4. The days and nights do not vary there more than by two hours at the most.

5. There be always fruits and flowers there, divers trees, and fruits of divers kinds; for (example) there are some trees which bear very big fruit, called Chaqui; and the fruit is of such size that one is enough for five persons.[76]

6. There is another tree which has fruit like that just named, and it is called Bloqui, quite as big and as sweet, but not of the same species. These fruits never grow upon the twigs, for these are not able to bear their weight, but only from the main branches, and even from the trunk of the tree itself, down to the very roots.

7. There is another tree which has fruit like a plum, but a very big one, which is called Aniba. This is a fruit so sweet and delicious as it is impossible to utter in words.[77]

8. There be many other fruit trees of divers kinds, which it would be tedious to describe in detail.

9. I will only say this much, that this India, as regards fruit and other things, is entirely different from Christendom; except, indeed, that there be lemons there, in some places, as sweet as sugar, whilst there be other lemons sour like ours.[78] There be also pomegranates, but very poor and small. There be but few vines, and they make from them no wine, but eat the fresh grapes; albeit there are a number of other trees whose sap they collect, and it standeth in place of wine to them.

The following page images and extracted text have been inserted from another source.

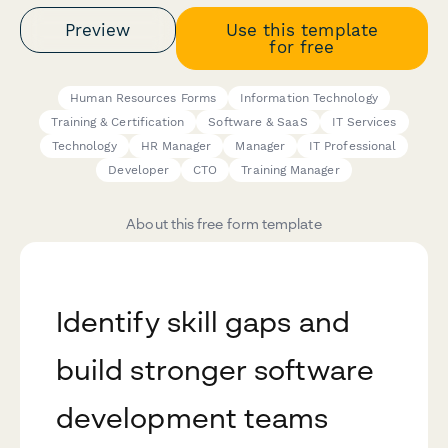
Preview
Use this template
for free
Human Resources Forms
Information Technology
Training & Certification
Software & SaaS
IT Services
Technology
HR Manager
Manager
IT Professional
Developer
CTO
Training Manager
About this free form template
Identify skill gaps and
build stronger software
development teams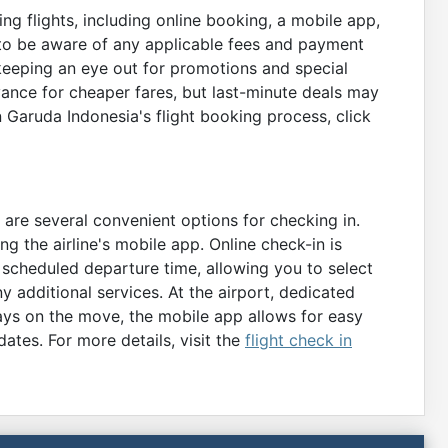
g flights, including online booking, a mobile app,
 to be aware of any applicable fees and payment
 keeping an eye out for promotions and special
vance for cheaper fares, but last-minute deals may
n Garuda Indonesia's flight booking process, click
 are several convenient options for checking in.
ing the airline's mobile app. Online check-in is
 scheduled departure time, allowing you to select
y additional services. At the airport, dedicated
ways on the move, the mobile app allows for easy
ates. For more details, visit the
flight check in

10. First of these is a certain tree called Nargil;[79] which tree every month in the year sends out a beautiful frond like [that of] a [date] palm-tree, which frond or branch produces very large fruit, as big as a man’s head. There often grow on one such stem thirty of those fruits as big as I have said. And both flowers and fruits are produced at the same time, beginning with the first month and going up gradually to the twelfth; so that there are flowers and fruit in eleven stages of growth to be seen together. A wonder! and a thing which cannot be well understood without being witnessed.[80] From these branches and fruits is drawn a very sweet water. The kernel [at first] is very tender and pleasant to eat; afterwards it waxeth harder, and a milk is drawn from it as good as milk of almonds; and when the kernel waxeth harder still, an oil is made from it of great medicinal virtue. And if any one careth not to have fruit, when the fruit-bearing stem is one or two months old he maketh a cut in it, and bindeth a pot to this incision; and so the sap, which would have been converted into fruit, drops in; and it is white like milk, and sweet like must, and maketh drunk like wine, so that the natives do drink it for wine; and those who wish not to drink it so, boil it down to one-third of its bulk, and then it becometh thick, like honey; and ’tis sweet, and fit for making preserves, like honey and the honeycomb.[81] One branch gives one potful in the day and one in the night, on the average throughout the year:[82] thus five or six pots may be found hung upon the same tree at once. With the leaves of this tree they cover their houses during the rainy season.[83] The fruit is that which we call nuts of India; and from the rind of that fruit is made the twine with which they stitch their boats together in those parts.[84]

11. There is another tree of a different species, which like that gives all the year round a white liquor pleasant to drink, which tree is called Tárí.[85] There is also another, called Belluri, giving a liquor of the same kind, but better.[86] There be also many other trees, and wonderful ones; among which is one which sendeth forth roots from high up, which gradually grow down to the ground and enter it, and then wax into trunks like the main trunk, forming as it were an arch; and by this kind of multiplication one tree will have at once as many as twenty or thirty trunks beside one another, and all connected together. ’Tis marvellous! And truly this which I have seen with mine eyes, ’tis hard to utter with my tongue. The fruit of this tree is not useful, but poisonous and deadly.[87] There is [also] a tree harder than all, which the strongest arrows can scarcely pierce.